Tuesday, January 16, 2018

Demon: Thy name is Chaos


Image from Lee Reich's gardening blog
Remus over at The Woodpile Report #512 informs us that many liberals now claim that "Future Orientation" is racist.  This is not a surprise as "math", "statistics" and "compound interest" are also considered racist.

That presents a quandary:  Math, statistics, and Future Orientation are tools that are absolutely necessary for success.  The obvious conclusion is that success is racist.

I want to prod about and look at some less obvious conclusions.

Future Orientation
Gardening is a great way to become a competent planner.  Gardening forces you to think about time differently.  You have to work backwards.

You start with the goal.  Suppose you want to harvest green beans to serve with sweet corn in mid-August.  The package says that the beans are "pole beans", that they mature in 60 days and that they require warm soil to germinate.

The gardener, working backwards, realizes that "matures in 60 days" is often optimistic and refers to just the very first ripe green bean.  The gardener also realizes that he might get two weeks of picking from his beans.

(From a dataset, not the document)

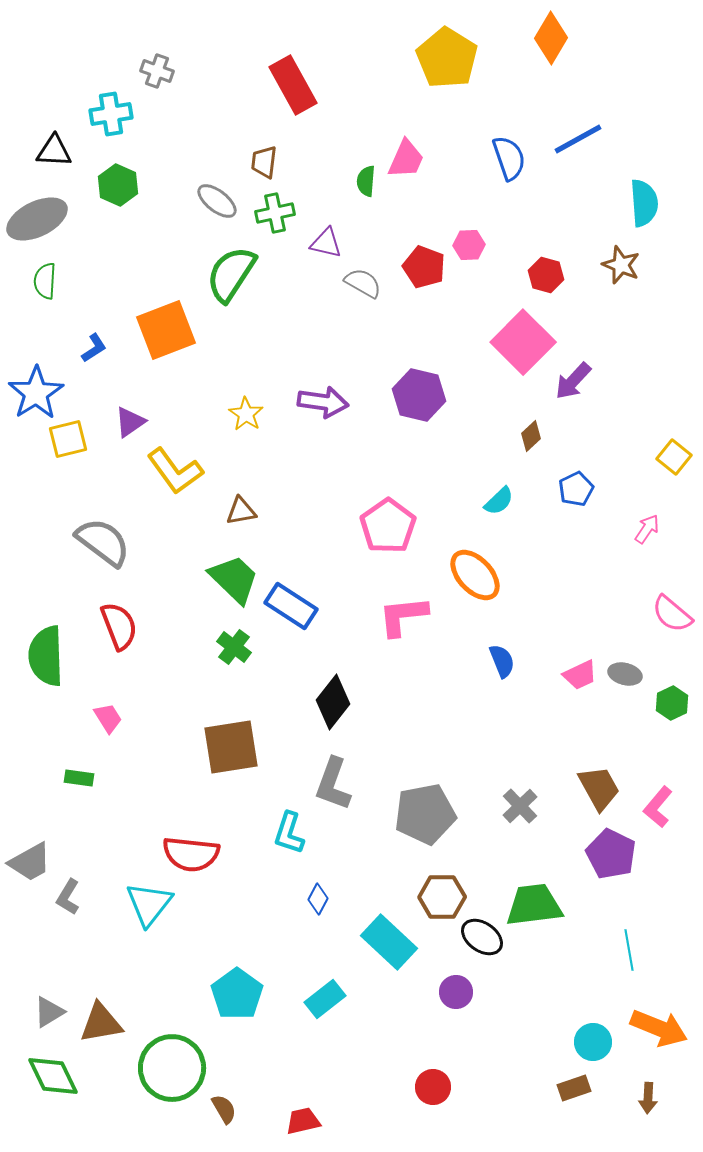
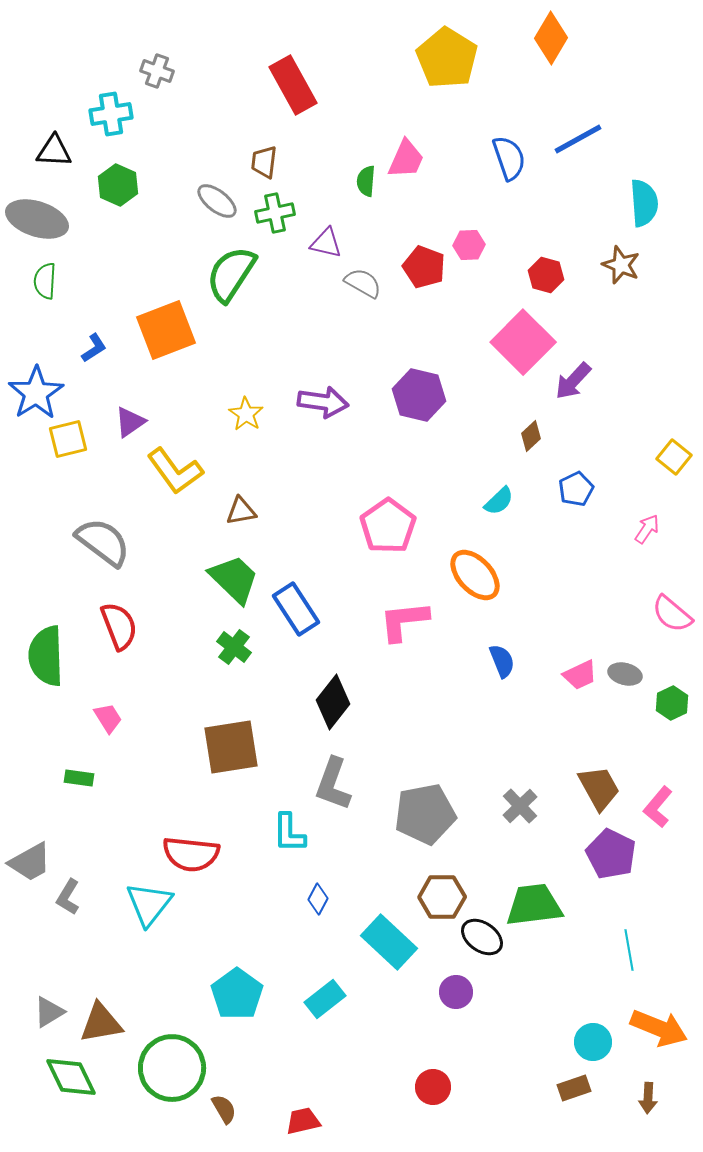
gray ellipse at (37, 219): rotated 44 degrees clockwise
blue rectangle at (291, 606): moved 5 px right, 3 px down; rotated 24 degrees clockwise
pink L-shape at (403, 616): moved 1 px right, 5 px down
cyan L-shape at (289, 833): rotated 18 degrees counterclockwise
green diamond at (53, 1076): moved 18 px right, 1 px down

He is likely to scattergun his solution.  That is, he will plant seeds 60 days, 67 days, 74 days and 81 days before his hoped-for harvest.  That would be June 16, June 9, June 2 and May 26 respectively.  That means that he should be out in the garden in early May with his rototiller.

He also needs poles which must be cut in advance.

"Why not just plant bush beans?" the reader asks.

Again, the gardener is planning ahead.  His youngest kid graduates from high school this year.  And the gardener is getting a bit big around the middle.  He would rather pick beans standing up.  See, he is thinking ahead.

Chaos
How long do you think the gardener would continue gardening if hooligans vandalized his garden at seemingly random intervals?  What if the production was purloined in the middle of the night? How long?

Not very long.  There is too much emotional investment.

Therein lies one of the root-causes of the planner/non-planner divide.

Cultures that are run by "planners" are intolerant of people who steal and intolerant of people who generate chaos.  The thieves and disruptors are pushed to the margins where they can do less damage.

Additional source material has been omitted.